Anatomi Kerawanan: Mengurai Tiga Faktor Struktural Pemicu Konflik di Jawa Timur
Analisis mendalam terhadap dinamika sosial di Jawa Timur mengungkap tiga faktor struktural yang membentuk medan kerawanan konflik horizontal dan memperkuat urgensi dari Dialog Lintas Iman.
- Transformasi Demografis: Urbanisasi yang cepat telah mengubah peta komposisi penduduk secara signifikan, memengaruhi pola interaksi sosial antarkomunitas dan sering memicu friksi di tingkat akar rumput yang berpotensi meluas.
- Provokasi di Ruang Digital: Media sosial telah menjadi arena penyebaran narasi provokatif dan misinformasi yang dapat dengan cepat memobilisasi sentimen identitas keagamaan, mempercepat potensi eskalasi konflik.
- Kompetisi Sumber Daya Ekonomi: Persaingan dalam akses terhadap lapangan kerja dan sumber daya ekonomi berpotensi dipolitisasi dan disimplifikasi menjadi konflik identitas, terutama di daerah dengan pertumbuhan ekonomi yang tidak merata.
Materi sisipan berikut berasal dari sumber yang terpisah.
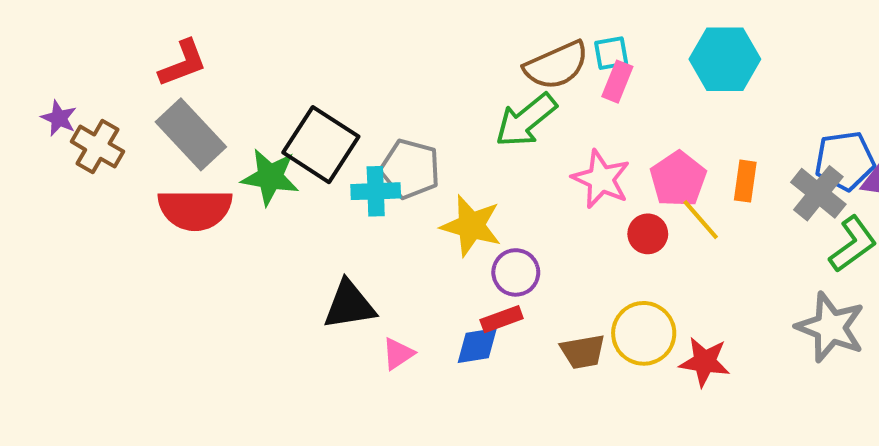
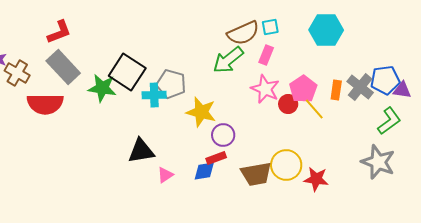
pink rectangle: (617, 82) -> (266, 55), moved
gray cross: (818, 193) -> (360, 87), moved
red semicircle: (195, 209) -> (45, 104), moved
red circle: (648, 234) -> (288, 104), moved
brown trapezoid: (583, 352) -> (256, 174), size x1.4

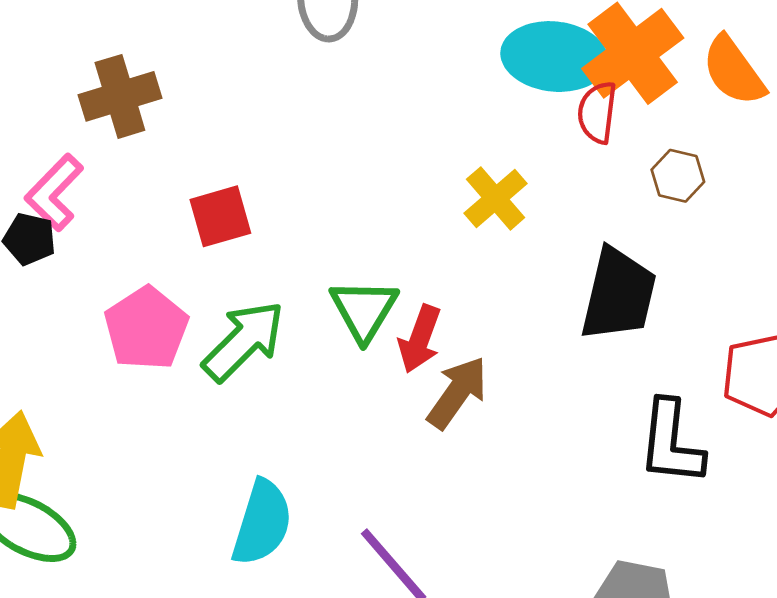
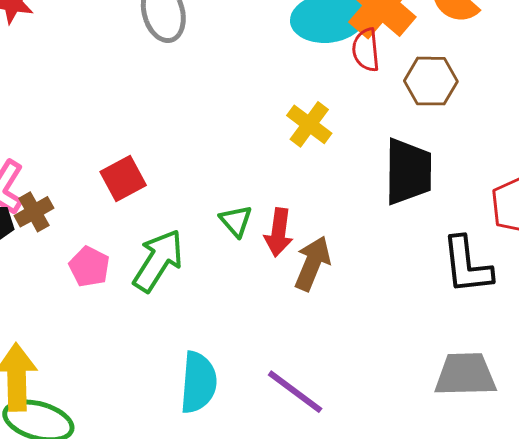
brown cross: (120, 96) -> (34, 212), moved, size x0.7
brown hexagon: (678, 176) -> (431, 81), size x1.4
green triangle: (364, 310) -> (236, 221), size x0.7
pink pentagon: (146, 328) -> (89, 267), size x0.7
Ketiga faktor ini saling beririsan dan memperumit lanskap sosial, menuntut pendekatan resolusi yang multidimensi dan melibatkan seluruh pemangku kepentingan.
Dari Dialog ke Aksi Kolektif: Memperkuat Koordinasi dan Early Warning System
Dialog Lintas Iman yang digelar FKUB Jatim merupakan fondasi krusial untuk membangun modal sosial dan pemahaman bersama. Namun, keberlanjutan dan efektivitasnya bergantung pada kapasitas untuk mentransformasi dialog menjadi aksi kolektif yang terinstitusionalisasi. Kunci keberhasilan terletak pada Koordinasi Antarlembaga yang solid dan sinergis, tidak hanya antara FKUB dan pemerintah daerah, tetapi juga dengan aparat keamanan, institusi pendidikan, dan sektor swasta. Sinergi ini penting untuk memastikan rekomendasi dari forum dialog dapat diadopsi menjadi program dan regulasi yang berdampak langsung.
Dalam kerangka kerja ini, pengembangan dan implementasi sebuah Early Warning System berbasis masyarakat menjadi kebutuhan yang sangat mendesak. Sistem ini harus dirancang untuk:
- Memantau indikator ketegangan sosial secara real-time, seperti peredaran konten kebencian dan polarisasi di ruang publik.
- Mengumpulkan data dari berbagai sumber, termasuk laporan masyarakat, media sosial, dan aparat di lapangan.
- Menyediakan analisis data yang dapat menjadi dasar bagi pengambilan keputusan yang cepat dan tepat oleh otoritas terkait, sehingga dapat mencegah potensi konflik berkembang menjadi eskalasi terbuka.
Oleh karena itu, kepada pengambil kebijakan di tingkat provinsi dan kabupaten/kota di Jawa Timur, kami merekomendasikan langkah-langkah konkret berikut: Pertama, memperkuat mandat dan anggaran operasional FKUB untuk memastikan Dialog Lintas Iman berjalan rutin dan terstruktur. Kedua, membentuk gugus tugas khusus yang menjembatani Koordinasi Antarlembaga antara FKUB, Dinas Sosial, Kepolisian Daerah, dan Dinas Komunikasi dan Informatika untuk mengimplementasikan Early Warning System. Ketiga, mengintegrasikan modul Pencegahan Konflik dan literasi digital berbasis kerukunan ke dalam kurikulum pendidikan formal dan pelatihan bagi aparatur sipil daerah, guna membangun ketahanan masyarakat dari akar rumput.